La
Celestina –así a secas- es todavía
una de esas criollas excepcionales que por propia gravitación,
ocupó un lugar destacado, aunque casi oculto,
dentro de lo que era la vida de Salta entre los 20 y
40. Durante este lapso recorrió un camino lleno
de altibajos y en una ascendente escala de progreso,
el que comenzó allá al filo del monte,
por el departamento de Metán.
Fue hija de una familia criolla. De esas familias
muy católicas que vivían sobre ascuas
ante el temor de la aparición de la indiada que,
cuando ella era niña, salía de la espesura
caminando desde el Chaco, para cometer actos de cruel
vandalismo en los ranchos que encontraban a su paso.
Así fue como su gente se acercó a la casa
grande –a la sala- de la finca Santa Elena, que
se levantaba como un castillo defensivo en las avanzadas
de la civilización en aquellos años. Allí
aprendió las costumbres de la gran aldea, y el
empleo de todos los elementos con que se elaboraban
los manjares criollos. En el enorme caserón,
junto a el ama de casa, diligente e incansable, aprendió
con ávido interés todos los secretos de
la cocina. No paró allí su aprendizaje,
pues aprendió a faenar corderos, chivitos y lechones,
con los que preparaba manjares incomparables, en una
rara y hábil combinación de escasos elementos.
Lo mejor que salieron de sus manos fueron las empanadas
salteñas. Era un manjar excepcional, pocas veces
gustado y visto, pues sus empanadas comenzaban por tener
una presentación elegante, con un especial aroma
que cautivaba. Su sabor fue algo que con su alejamiento
de Salta, se perdió quedando solamente el recuerdo
de sus verdaderas obras de arte culinarias.
La Celestina era una criolla de carácter
decidido, que así como manejaba los secretos
de la cocina, era capaz de ensillar un potro y dominarlo
con facilidad y firmeza. Corría el año
1927, cuando trabajaba como cocinera en una casa de
familia de la localidad de Cerrillos. Era un día
sábado por la tarde, y la dueña de casa
le previno que al día siguiente llegarían
a almorzar, y pasar el día una veintena de invitados
desde la ciudad. Faenó un cordero y lechón,
y los colgó, para que se oreen, de las ramas
de un añoso algarrobo que se levantaba en el
medio de un gran patio de tierra y césped.

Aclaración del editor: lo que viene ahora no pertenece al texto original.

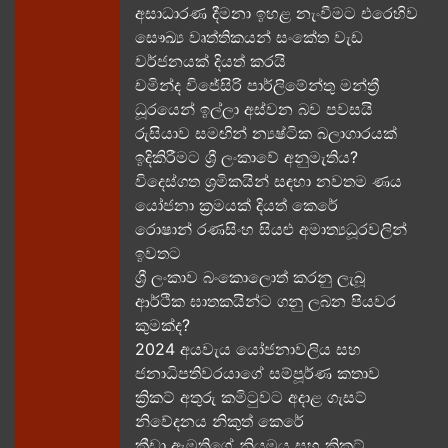
අසාධාරණ දීමනා ඉහළ නැංවීමට එරෙහිව
සෞඛ්‍ය වෘත්තිකයන් සංකේත වැඩ
වර්ජනයක් දියත් කරයි
චමින්ද විජේසිරි පාර්ලිමේන්තු මන්ත්‍රී
ධූරයෙන් ඉල්ලා අස්වන බව පවසයි
රුසියාව සමඟින් න්‍යෂ්ටික බලාගාරයක්
ඉදිකිරීමට ශ්‍රී ලංකාවේ අනුමැතිය?
විදෙස්ගත ශ්‍රමිකයින් සඳහා නවතම ණය
යෝජනා ක්‍රමයක් දියත් කෙරේ
රොෂාන් රණසිංහ සියළු අමාත්‍යධූරවලින්
ඉවතට​
ශ්‍රී ලංකාව බංකොලොත් කරනු ලැබූ
ආර්ථික ඝාතකයින්ට ගනු ලබන පියවර
කුමක්ද​?
2024 අයවැය යෝජනාවලිය​ සහ
ජනාධිපතිවරයාගේ සම්පූර්ණ කතාව​
ක්‍රිකට් අතුරු කමිටුවට අදාළ ගැසට්
නිවේදනය නිකුත් කෙරේ
ක්‍රීඩා ඇමතිගේ නියමය​ සහ ක්‍රිකට්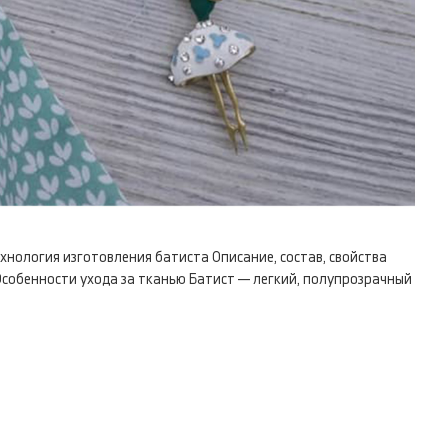
 Технология изготовления батиста Описание, состав, свойства
собенности ухода за тканью Батист — легкий, полупрозрачный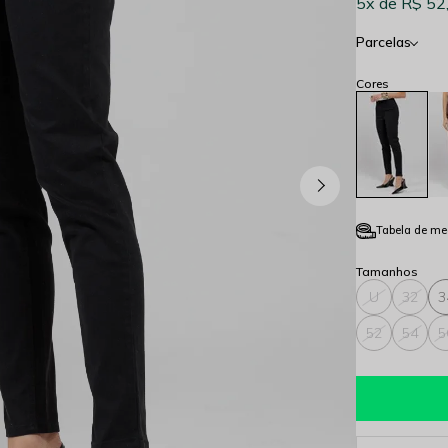
5x
R$ 52
Parcelas
Tabela de me
U
32
3
52
54
5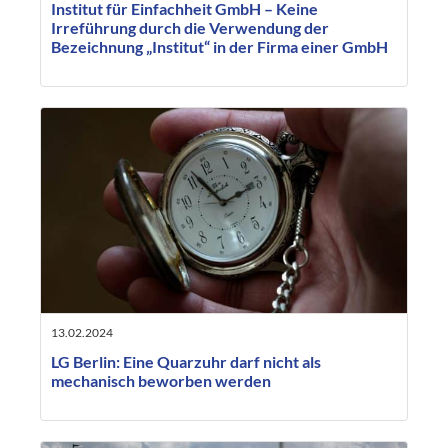
Institut für Einfachheit GmbH – Keine
Irreführung durch die Verwendung der
Bezeichnung „Institut“ in der Firma einer GmbH
13.02.2024
LG Berlin: Eine Quarzuhr darf nicht als
mechanisch beworben werden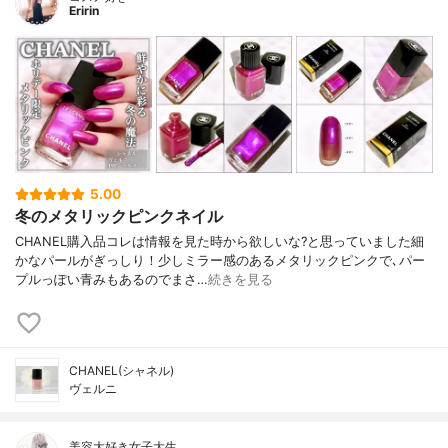
Eririn
5.00
冬のメタリックピンクネイル
CHANEL購入品コレは情報を見た時から欲しいな?と思っていました細
かなパールがぎっしり！少しミラー感のあるメタリックピンクで､パー
プルっぽい青みもあるのでまさ…
続きを見る
CHANEL(シャネル)
ヴェルニ
美容大好き女子大生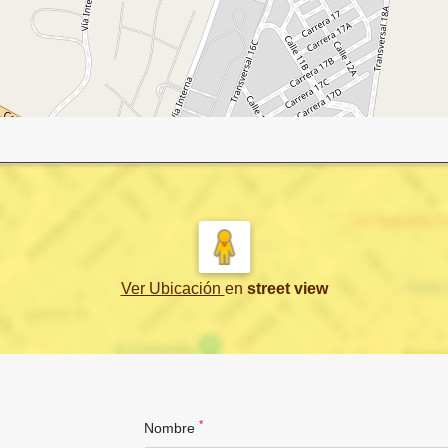
Ver Ubicación
en
street view
*
Nombre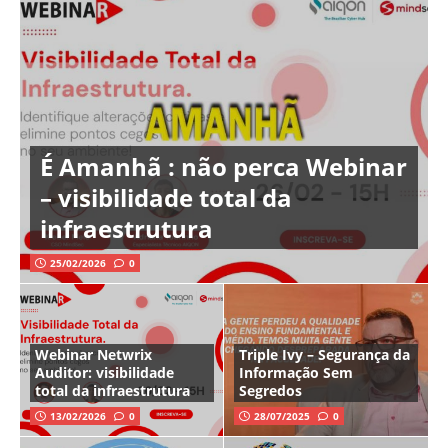
É Amanhã : não perca Webinar
– visibilidade total da
infraestrutura
25/02/2026
0
Webinar Netwrix
Triple Ivy – Segurança da
Auditor: visibilidade
Informação Sem
total da infraestrutura
Segredos
13/02/2026
0
28/07/2025
0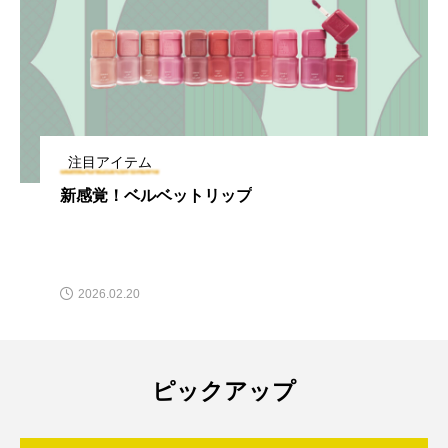
注目アイテム
新感覚！ベルベットリップ
2026.02.20
ピックアップ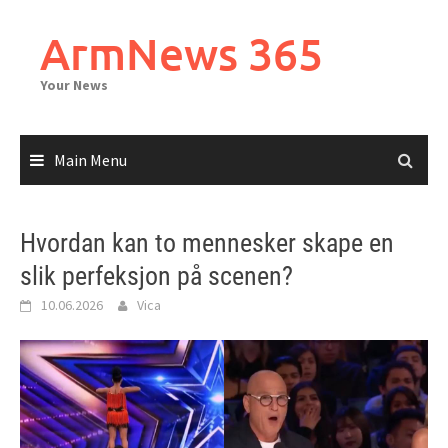
Skip
to
ArmNews 365
content
Your News
Main Menu
Hvordan kan to mennesker skape en
slik perfeksjon på scenen?
10.06.2026
Vica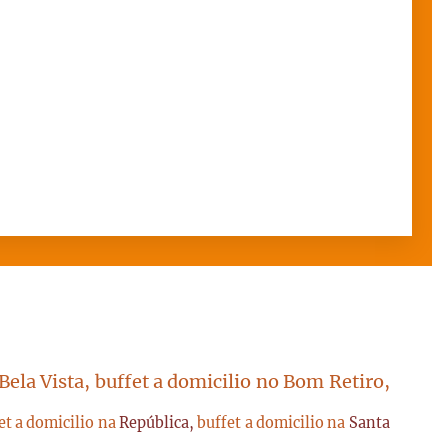
 Bela Vista, buffet a domicilio no Bom Retiro,
et a domicilio na
República,
buffet a domicilio na
Santa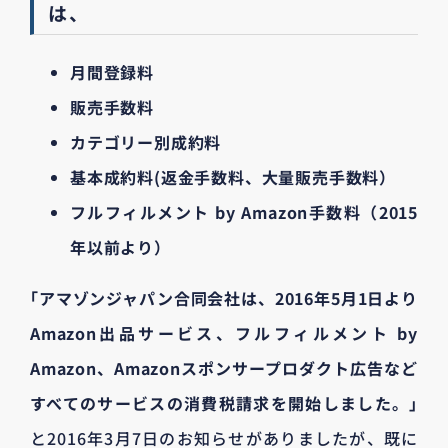
は、
月間登録料
販売手数料
カテゴリー別成約料
基本成約料(返金手数料、大量販売手数料）
フルフィルメント by Amazon手数料（2015
年以前より）
｢アマゾンジャパン合同会社は、2016年5月1日より
Amazon出品サービス、フルフィルメント by
Amazon、Amazonスポンサープロダクト広告など
すべてのサービスの消費税請求を開始しました。｣
と2016年3月7日のお知らせがありましたが、既に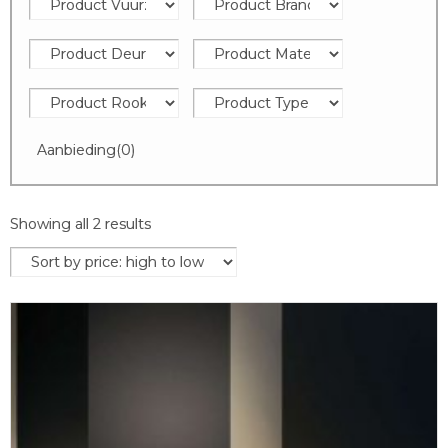
Aanbieding
(0)
Showing all 2 results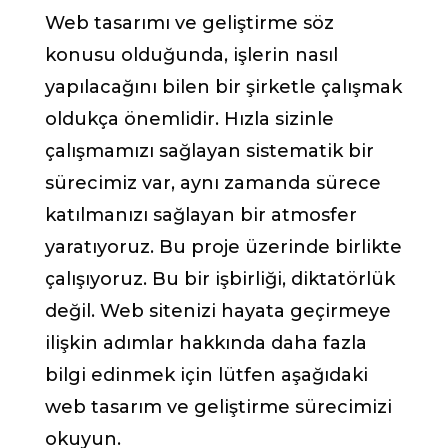
Web tasarımı ve geliştirme söz
konusu olduğunda, işlerin nasıl
yapılacağını bilen bir şirketle çalışmak
oldukça önemlidir. Hızla sizinle
çalışmamızı sağlayan sistematik bir
sürecimiz var, aynı zamanda sürece
katılmanızı sağlayan bir atmosfer
yaratıyoruz. Bu proje üzerinde birlikte
çalışıyoruz. Bu bir işbirliği, diktatörlük
değil. Web sitenizi hayata geçirmeye
ilişkin adımlar hakkında daha fazla
bilgi edinmek için lütfen aşağıdaki
web tasarım ve geliştirme sürecimizi
okuyun.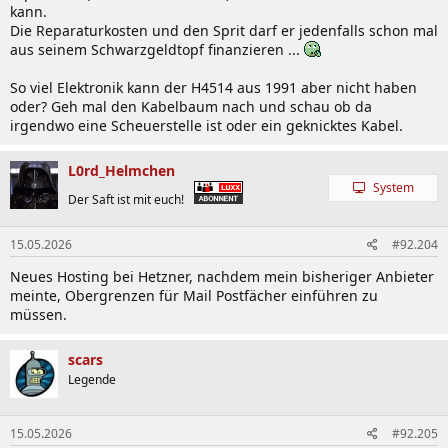
kann.
Die Reparaturkosten und den Sprit darf er jedenfalls schon mal
aus seinem Schwarzgeldtopf finanzieren ...
So viel Elektronik kann der H4514 aus 1991 aber nicht haben
oder? Geh mal den Kabelbaum nach und schau ob da
irgendwo eine Scheuerstelle ist oder ein geknicktes Kabel.
L0rd_Helmchen
System
Der Saft ist mit euch!
15.05.2026
#92.204
Neues Hosting bei Hetzner, nachdem mein bisheriger Anbieter
meinte, Obergrenzen für Mail Postfächer einführen zu
müssen.
scars
Legende
15.05.2026
#92.205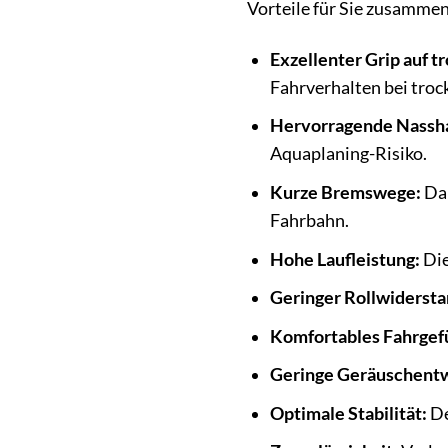
Vorteile für Sie zusammen
Exzellenter Grip auf t
Fahrverhalten bei tro
Hervorragende Nassha
Aquaplaning-Risiko.
Kurze Bremswege:
Dan
Fahrbahn.
Hohe Laufleistung:
Die
Geringer Rollwidersta
Komfortables Fahrgef
Geringe Geräuschentw
Optimale Stabilität:
De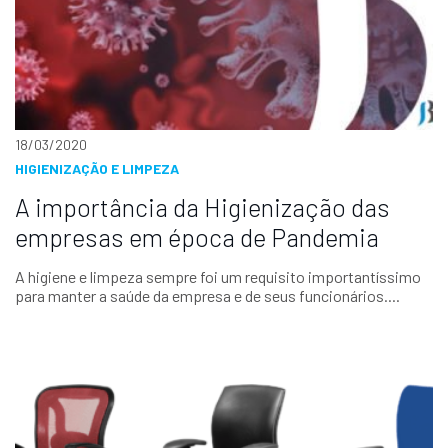
18/03/2020
HIGIENIZAÇÃO E LIMPEZA
A importância da Higienização das
empresas em época de Pandemia
A higiene e limpeza sempre foi um requisito importantíssimo
para manter a saúde da empresa e de seus funcionários....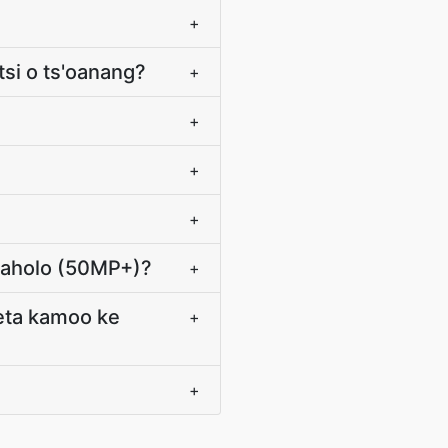
+
si o ts'oanang?
+
+
+
+
 haholo (50MP+)?
+
feta kamoo ke
+
+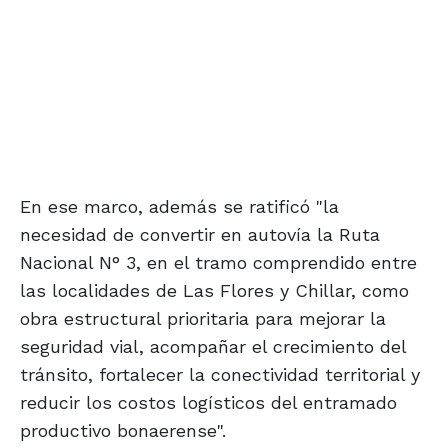
En ese marco, además se ratificó "la
necesidad de convertir en autovía la Ruta
Nacional N° 3, en el tramo comprendido entre
las localidades de Las Flores y Chillar, como
obra estructural prioritaria para mejorar la
seguridad vial, acompañar el crecimiento del
tránsito, fortalecer la conectividad territorial y
reducir los costos logísticos del entramado
productivo bonaerense".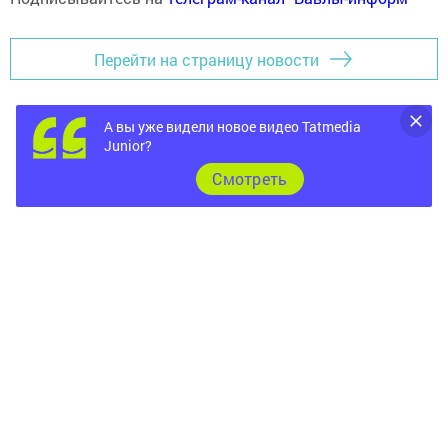
Перейти на страницу новости
А вы уже видели новое видео Tatmedia
Junior?
Cмотреть
Главная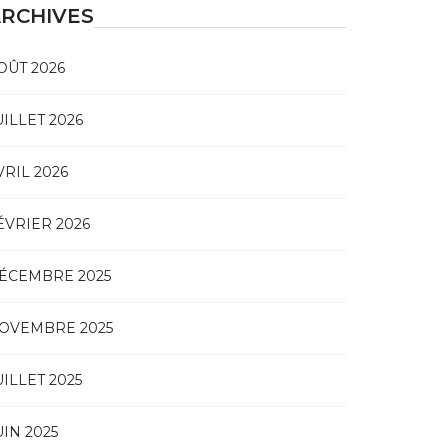
RCHIVES
OÛT 2026
UILLET 2026
VRIL 2026
ÉVRIER 2026
ÉCEMBRE 2025
OVEMBRE 2025
UILLET 2025
UIN 2025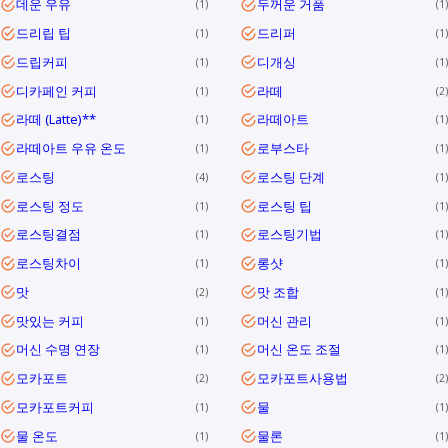
데운 우유
두꺼운 거품
1
1
드리립 팁
드리퍼
1
1
드립커피
디개싱
1
1
디카페인 커피
라떼
1
2
라떼 (Latte)**
라떼아트
1
1
라떼아트 우유 온도
로부스타
1
1
로스팅
로스팅 단계
4
1
로스팅 정도
로스팅 팁
1
1
로스팅결점
로스팅기법
1
1
로스팅차이
롱샷
1
1
맛
맛 조합
2
1
맛있는 커피
머신 관리
1
1
머신 수명 연장
머신 온도 조절
1
1
모카포트
모카포트사용법
2
2
모카포트커피
물
1
1
물 온도
물론
1
1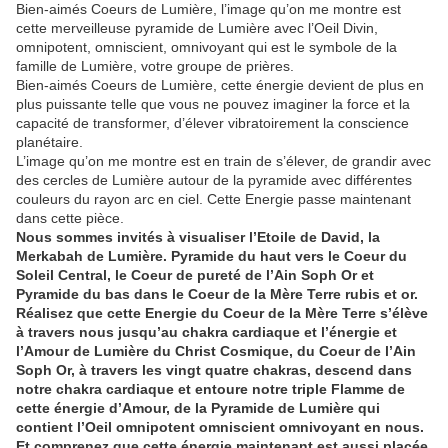
Bien-aimés Coeurs de Lumière, l’image qu’on me montre est
cette merveilleuse pyramide de Lumière avec l’Oeil Divin,
omnipotent, omniscient, omnivoyant qui est le symbole de la
famille de Lumière, votre groupe de prières.
Bien-aimés Coeurs de Lumière, cette énergie devient de plus en
plus puissante telle que vous ne pouvez imaginer la force et la
capacité de transformer, d’élever vibratoirement la conscience
planétaire.
L’image qu’on me montre est en train de s’élever, de grandir avec
des cercles de Lumière autour de la pyramide avec différentes
couleurs du rayon arc en ciel. Cette Energie passe maintenant
dans cette pièce.
Nous sommes invités à visualiser l’Etoile de David, la
Merkabah de Lumière. Pyramide du haut vers le Coeur du
Soleil Central, le Coeur de pureté de l’Ain Soph Or et
Pyramide du bas dans le Coeur de la Mère Terre rubis et or.
Réalisez que cette Energie du Coeur de la Mère Terre s’élève
à travers nous jusqu’au chakra cardiaque et l’énergie et
l’Amour de Lumière du Christ Cosmique, du Coeur de l’Ain
Soph Or, à travers les vingt quatre chakras, descend dans
notre chakra cardiaque et entoure notre triple Flamme de
cette énergie d’Amour, de la Pyramide de Lumière qui
contient l’Oeil omnipotent omniscient omnivoyant en nous.
Et comprenez que cette énergie maintenant est aussi placée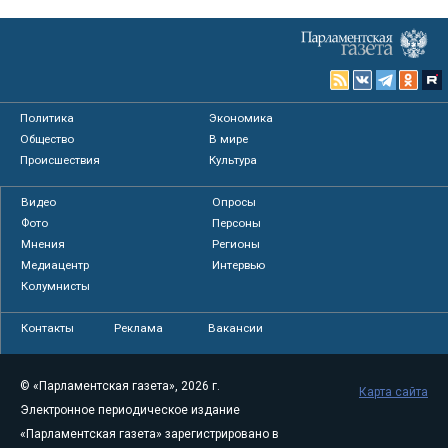
Политика
Экономика
Общество
В мире
Происшествия
Культура
Видео
Опросы
Фото
Персоны
Мнения
Регионы
Медиацентр
Интервью
Колумнисты
Контакты
Реклама
Вакансии
© «Парламентская газета», 2026 г.
Карта сайта
Электронное периодическое издание
«Парламентская газета» зарегистрировано в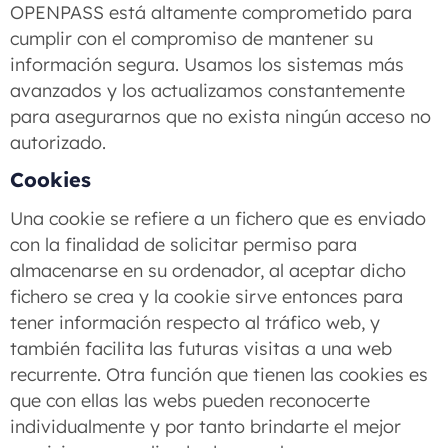
OPENPASS está altamente comprometido para
cumplir con el compromiso de mantener su
información segura. Usamos los sistemas más
avanzados y los actualizamos constantemente
para asegurarnos que no exista ningún acceso no
autorizado.
Cookies
Una cookie se refiere a un fichero que es enviado
con la finalidad de solicitar permiso para
almacenarse en su ordenador, al aceptar dicho
fichero se crea y la cookie sirve entonces para
tener información respecto al tráfico web, y
también facilita las futuras visitas a una web
recurrente. Otra función que tienen las cookies es
que con ellas las webs pueden reconocerte
individualmente y por tanto brindarte el mejor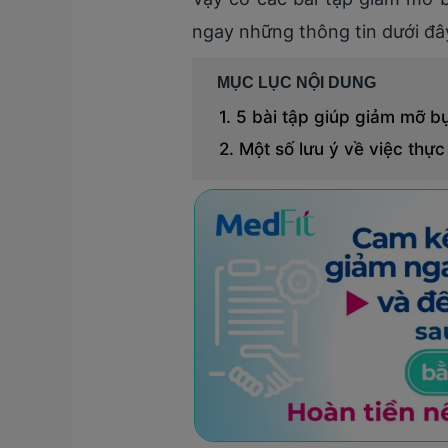
ngay những thông tin dưới đây
MỤC LỤC NỘI DUNG
5 bài tập giúp giảm mỡ b
Một số lưu ý về việc thự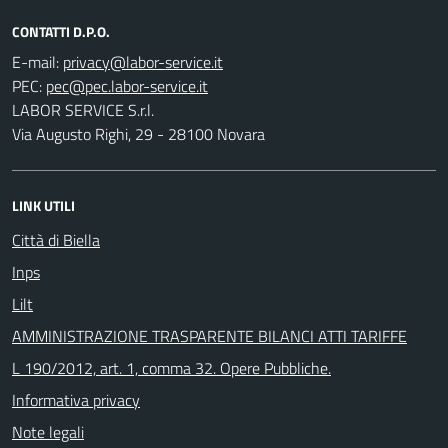
CONTATTI D.P.O.
E-mail:
PEC:
LABOR SERVICE S.r.l.
Via Augusto Righi, 29 - 28100 Novara
LINK UTILI
Città di Biella
Inps
Lilt
AMMINISTRAZIONE TRASPARENTE BILANCI ATTI TARIFFE
L 190/2012, art. 1, comma 32. Opere Pubbliche.
Informativa privacy
Note legali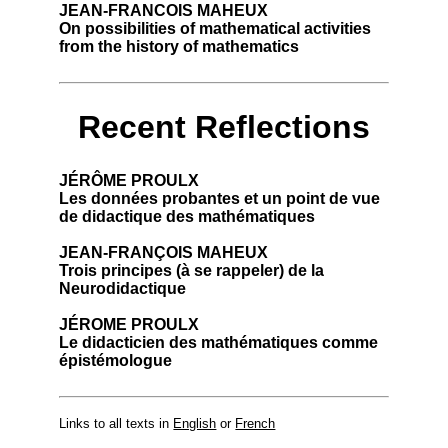
JEAN-FRANCOIS MAHEUX
On possibilities of mathematical activities
from the history of mathematics
Recent Reflections
JÉRÔME PROULX
Les données probantes et un point de vue
de didactique des mathématiques
JEAN-FRANÇOIS MAHEUX
Trois principes (à se rappeler) de la
Neurodidactique
JÉROME PROULX
Le didacticien des mathématiques comme
épistémologue
Links to all texts in
English
or
French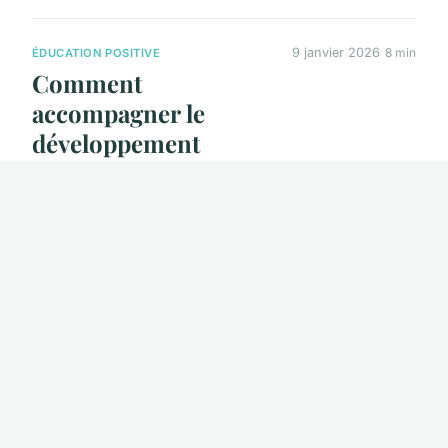
9 janvier 2026
8 min
ÉDUCATION POSITIVE
Comment
accompagner le
développement
émotionnel des
enfants?
9 janvier 2026
7 min
GARDE D'ENFANTS
Quelles questions
poser lors de
l'embauche d'une
nounou ?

Por la noche sintió un ruido extraño,
y jadear de perros. Levantándose prestamente,
y al llegar a la galería de la amplia casona,
vio con horror, alumbrados por la luna, unos perros
hambrientos que llevaban a la rastra el lechón
y el cordero. En vano trató de asustarlos. Instantes
después, desaparecidos los perros, reinaba una
enervante quietud en el agradable lugar. Prestamente
vistiese y fue hasta un corral donde había quedado
de “nochera” una yegua chúcara todavía.
Sin muchos preámbulos la ató al palenque
y la ensilló. Subió al animal que dio
unos corcovos, y salió al callejón. Así
anduvo hasta cerca de las “Tres acequias”,
donde vivían unos granjeros. Despertó
a los moradores y les compró un cordero y un
lechón, los “manió”, a ambos,
y los colocó en la grupa.
La yegua intentó unos corcovos pero
la dominó, y regresó a marcha pareja hasta
la casa. Descargó el cerdo y el cordero y largó
la yegua en el corral. Faenó a los animales para
que oreen, y quedó de guardia bajo las ramas
del algarrobo. A la mañana, cuando ya había
órdenes, había comenzado a hacer las deliciosas
empanadas que sabía elaborar. Los hornos mostraban
lenguas de llamas que calentaban su interior, donde
se cocerían lechones y empanadas. Otro fuego
se preparaba para asar el cordero. Las demás
mujeres de la casa bajo sus directas órdenes,
cumplían afanoso trajín, preparando salsas,
frangollo y otros manjares y postres vernáculos
de aquellos años. Cuando se fueron los invitados
ya caía el sol. El ama de casa la notó
cansada, y le preguntó qué le sucedía.
Entonces riéndose, contó los pormenores
de su aventura doméstica, explicando al final:
“Para que le iba a afligir señora, si no
sacaba nada. Más bien lo hice y todo salió
bien”.
Años más tarde se fue a Buenos
Aires, donde sus empanadas le significaron una pequeña
fortuna: Finalmente retornó a su inolvidable
Metán, donde ahora, cargada de años y
recuerdos, debe de estar memorando esos tiempos mozos
de su juventud gaucha y franca, que le mostró
como arquetipo de las criollas de antes de nuestra tierra.